В такой интерпретации акт понимания становится не столько гносеологическим, сколько этическим. Здесь акцентируется не знание, которое этот акт может нам дать, но способность разделить некий опыт с другими («разделить», причем в обоих смыслах этого слова). Но именно по этому принципу разделяемости с другими и между другими действует и добро, и справедливость... То, что Мамардашвили называет физической метафизикой (а для него, очевидно, это и есть сама метафизика), предстает как этика. И любое индивидуальное усилие становится частью этой этики, этики общности, которая всегда апроприируется («десимволизируется») социально обусловленной моралью. Поступок внутри такой этики (его синонимом в других текстах Мамардашвили выступает «мысль») неизбежно обречен на неприятие, отторжение и осуждение, поскольку он смещает действие в сторону от моральных или социальных стереотипов. Это всегда ответ на вызов внешних сил, риск, бросок игральных костей...

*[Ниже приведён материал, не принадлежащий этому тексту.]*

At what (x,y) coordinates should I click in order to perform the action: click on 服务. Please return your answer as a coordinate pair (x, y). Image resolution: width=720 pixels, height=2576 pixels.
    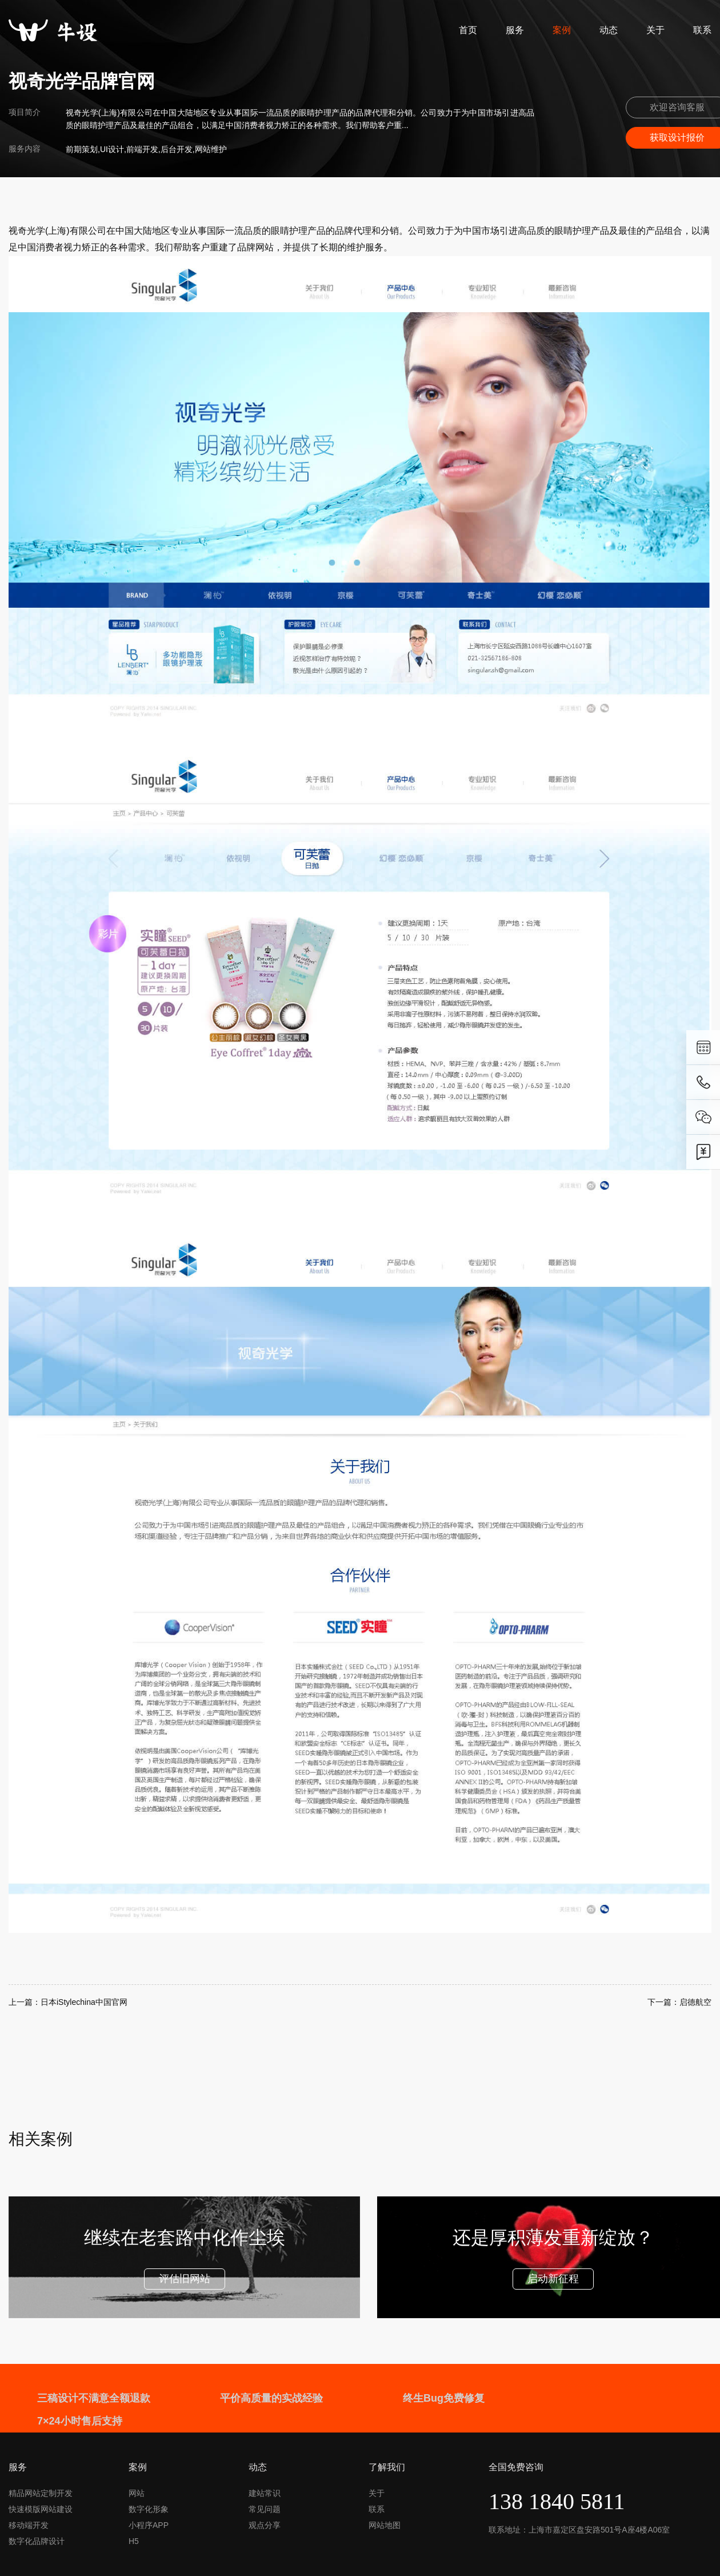
    Looking at the image, I should click on (515, 30).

Интерпретируя ставшую благодаря Ленину расхожим клише фразу Спинозы о том, что свобода— это осознанная необходимость, Мамардашвили демонстрирует, как стирается многократным воспроизведением смысл, состоящий именно в неразличимости акта сознания и этического действия, диктуемого жизнью [81] . А ведь уже почти привычным стало интерпретировать эту фразу как апологию подчинения индивида обстоятельствам, в том числе и социальным: будто если ты понял (осознал) неизбежность каких-то, пусть и чудовищных, процессов, то будешь свободным, даже участвуя в них... Так действует идеология, и акт переворачивания привычно читаемого смысла, практикуемый Мамардашвили, есть усилие по отысканию структуры, по отысканию начальной тавтологии. Но тогда получается множественность взаимозаменяемых чтений: свобода — это жизнь, проявляющая себя с необходимостью только в действии сознания (в актах мышления); быть свободным значит обнаруживать сознание как необходимый жизненный порядок: быть в структуре сознания — то же самое, что быть свободным...
81
Наст. изд. С. 58.
Точно так же, акцентируя этический момент, Мамардашвили преодолевает картезианскую разобщенность души и тела, интерпретируя «душу» как то, что не может принадлежать никакому отдельному индивиду. Однако для этого Декарту необходима прививка Фурье. Слова последнего о том, что для явления души необходимо соучастие минимум тысячи четырехсот двадцати тел, могут восприниматься юмористически, но для Мамардашвили это прежде всего смысл, где соединяется само понятие души с проблемой ответственности и с кантовским категорическим императивом: я мыслю тогда и только тогда, когда существуют другие, готовые разделить эту мысль, готовые жить жизнью этой актуализовавшейся мысли.